The present study was based on parts of a large population-based study, where the whole population of the Västerbotten county was invited to participate. The participation rate was 56.5%. How generalizable are the results to other populations and to the persons who did not participate? Participation rates in general are known to depend on socioeconomic status, also in Sweden [11, 12]. The results of the present study could thus not be immediately generalized to the proportion of the population that did not participate. It is likely that residential mobility depends on factors such as socioeconomic position, nationality, and age, to mention a few. Air pollution concentrations are associated with socioeconomy, but size and direction of the association seem to differ between populations [2, 13]. It is therefore possible that changes of home address during followup would cause differential exposure misclassifications in other populations. However, in the present study, the relation between follow-up average concentration and inclusion concentration did not seem to depend on factors related to socioeconomy or disease status, indicating that the results were stable across different segments of the study population. Although people changed home address, they generally did not seem to change address to areas where concentrations were much different from their original address. However, we would encourage similar studies in other populations, although we are aware that they can be difficult to undertake in countries without national registers on the citizens’ home addresses.

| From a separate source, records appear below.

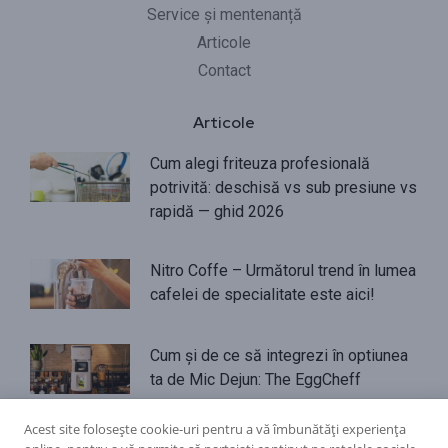
Service și mentenanță
Articole
Contact
Articole
Cum alegi friteuza profesională
potrivită: deschisă vs sub presiune vs
rapidă — ghid 2026
Nitro Coffe – Următorul trend în lumea
cafelei de specialitate este aici!
Cum și de ce să integrezi în optiunea
ta de Mic Dejun: The EggCheff
Acest site folosește cookie-uri pentru a vă îmbunătăți experiența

In summary, the and NO2 concentrations at the study inclusion address were similar to the average concentration over followup in this large register-based study of a northern Sweden population, indicating that air pollution concentration at study inclusion address could be used as indicator of average air pollution concentrations over followup. The differences between study inclusion and average follow-up concentrations were small and seemed to be nondifferential with respect to a large range of factors and disease statuses, implying that bias due to residential mobility was small.

Conflict of Interests

None of the authors report any conflict of interests.

Acknowledgments

The authors would like to thank Annika Hagenbjörk-Gustafsson, Mona Svensson, and David Olsson (Occupational and environmental Medicine, Umeå University, Sweden) for participating in the fieldwork, analysis, and data management. The research leading to these results has received funding from the European Community’s Seventh Framework Program (FP7/2007–2011) under Grant Agreement no. 211250.